In humans, infections with some STEC serotypes “may result in hemorrhagic or nonhemorrhagic diarrhea, which can be complicated by” Hemolytic Uremic Syndrome (HUS), a potentially fatal complication that has the potential to lead to liver failure and death.

These specific STEC strains are known as enterohemorrhagic E. coli (EHEC) — EHEC strains are a subgroup of STEC with “high pathogenic potential for humans.”

Protecting the Herd

Rice recognized the need to take proactive measures to prevent the other heifers from contracting the potentially lethal disease. He added bovamine – essentially probiotics for cattle, or additional “good bacteria” to offset any STEC in the animals’ digestive tracts – to the cows’ food. He also decreased the amount of grain and increased the amount of hay the heifers were rationed each day.

A week following the change in diet, stool samples taken from the pen in question all tested negative for E. coli O165:H25.

At the same time, tests conducted on samples taken from the pen next to the one that had housed the E. coli-infected heifers tested positive for coccidia, the parasitic condition that Rice initially believed the animals infected with STEC had.

Rice drew two conclusions from the presence of coccidia in the adjacent pen:

First, he came to strongly suspect that coccidiosis initially infected the cows that later contracted E. coli O165:H25. The coccidiosis would essentially weaken the heifers’ immune system, making them more susceptible and less able to fight off the E. coli infection.

Second, Rice “also suggests that cases of STEC could be mistaken for coccidiosis, salmonella, BVD” (a diarrheal disease affecting bovine) or “other diseases” in the absence of laboratory diagnosis.

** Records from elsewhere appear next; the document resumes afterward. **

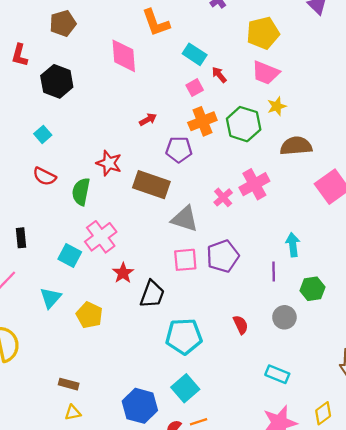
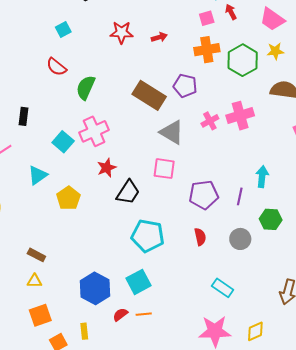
purple pentagon: (179, 150) -> (185, 86), moved
red star: (109, 163) -> (121, 32), moved, turned -30
purple pentagon: (223, 256) -> (204, 195), moved

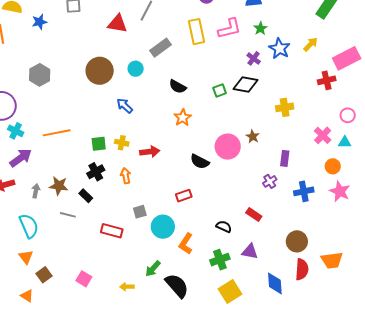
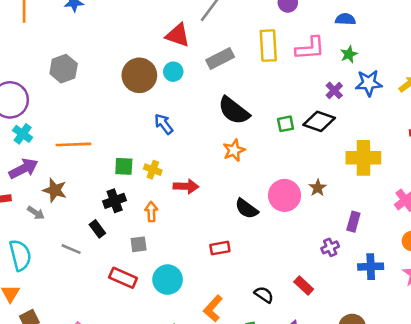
red triangle: (117, 24) -> (178, 35), moved
blue star: (280, 48) -> (369, 83), turned 30
cyan circle: (136, 69) -> (173, 72), moved
black semicircle: (178, 87) -> (234, 111), size x1.5
yellow cross: (285, 107) -> (363, 158), size x1.5
brown star: (59, 186) -> (55, 190), moved
gray arrow: (36, 191) -> (36, 213), turned 104
gray square: (140, 212) -> (139, 244), moved
cyan circle: (163, 227) -> (168, 280), moved

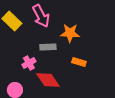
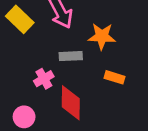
red diamond: (48, 80) -> (71, 103), turned 35

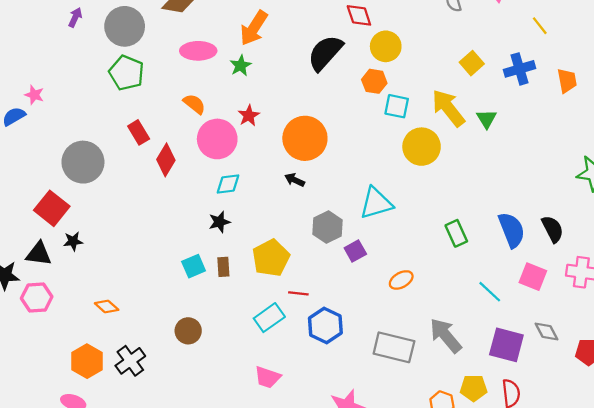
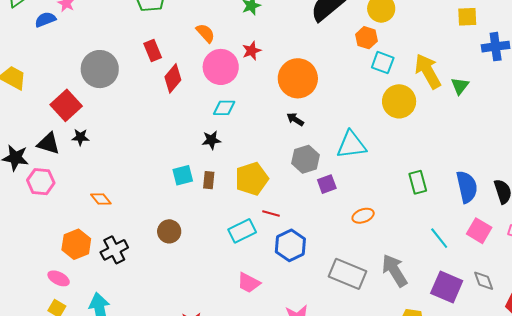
yellow square: (472, 63) -> (467, 17), moved, turned 30
black arrow: (295, 180) -> (295, 119), moved
pink trapezoid: (268, 377) -> (249, 283), moved

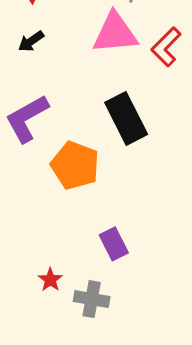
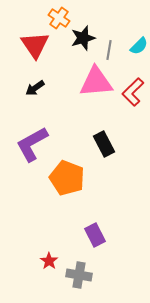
black rectangle: (126, 118) -> (104, 144), size x0.7

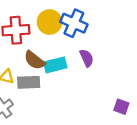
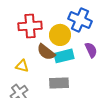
yellow circle: (50, 22) -> (60, 35), moved
gray rectangle: (29, 82) -> (59, 83), moved

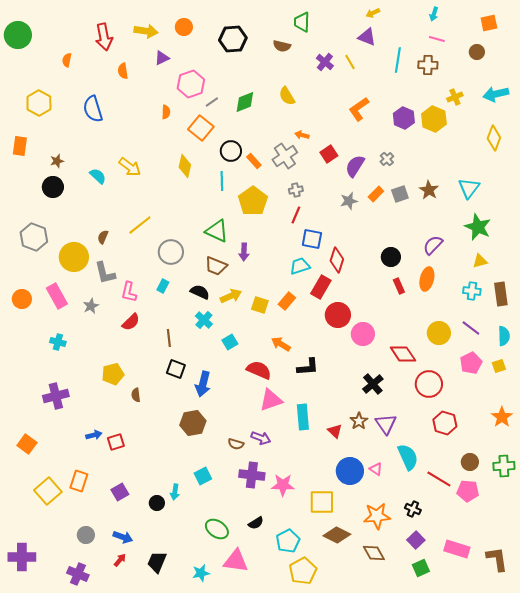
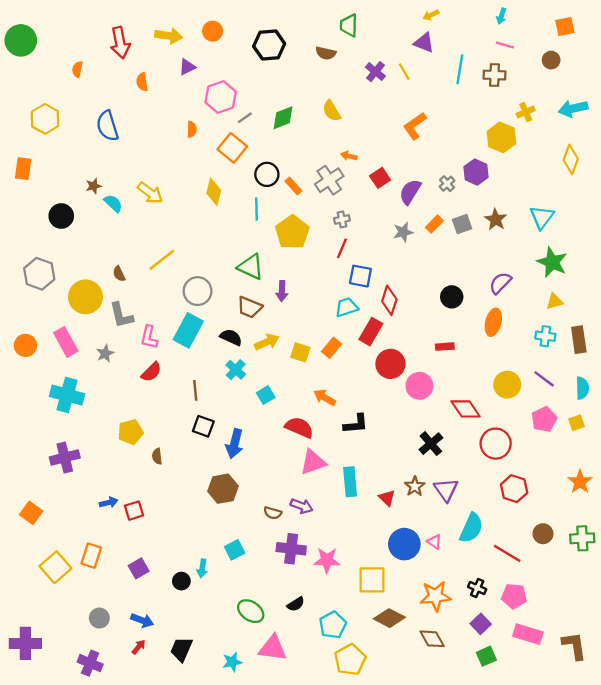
purple hexagon: (404, 118) -> (476, 172), moved
brown star: (57, 161) -> (94, 186), moved
brown semicircle: (103, 237) -> (119, 274), turned -48
cyan rectangle: (163, 286) -> (188, 330), size x2.0
red rectangle: (399, 286) -> (445, 347), moved, turned -70
cyan cross: (58, 342) -> (67, 395), size x1.8
cyan semicircle: (408, 457) -> (471, 528), turned 48
pink pentagon: (468, 491) -> (514, 596), moved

While his first conclusion helped explain the events of the past week or so, the second observation was more troubling. A potentially lethal strain of E. coli could easily be mistaken for a much more mundane condition. The second conclusion only led to more questions: how prevalent is this strain of E. coli? is it frequently detected in bovine? has it been detected in humans? how often is it tested for?…and the questions continued.

Future Ramifications

“Cattle feeders and veterinarians should keep an eye out for E. coli O165:H25, an STEC strain that can cause disease in cattle and potentially poses a food-safety hazard for humans.”

“The O165:H25 serotype,” Rice says, “is similar to E. coli O157:H7, and could be an emerging food-borne pathogen in cattle and beef.” He suggests that veterinarians include STEC in their list of differential diagnoses when they see enteric disease in feedlot cattle.”

Serotype O165 has now been associated with an outbreak in the Northwest US, and the complete whole-gene sequence for E. coli O165:H25 STEC was finally reported in December of 2015.

All that’s left to discover is how many other serotypes may be – or become – virulent to humans; and whether – or how much – they differ from O157:H7.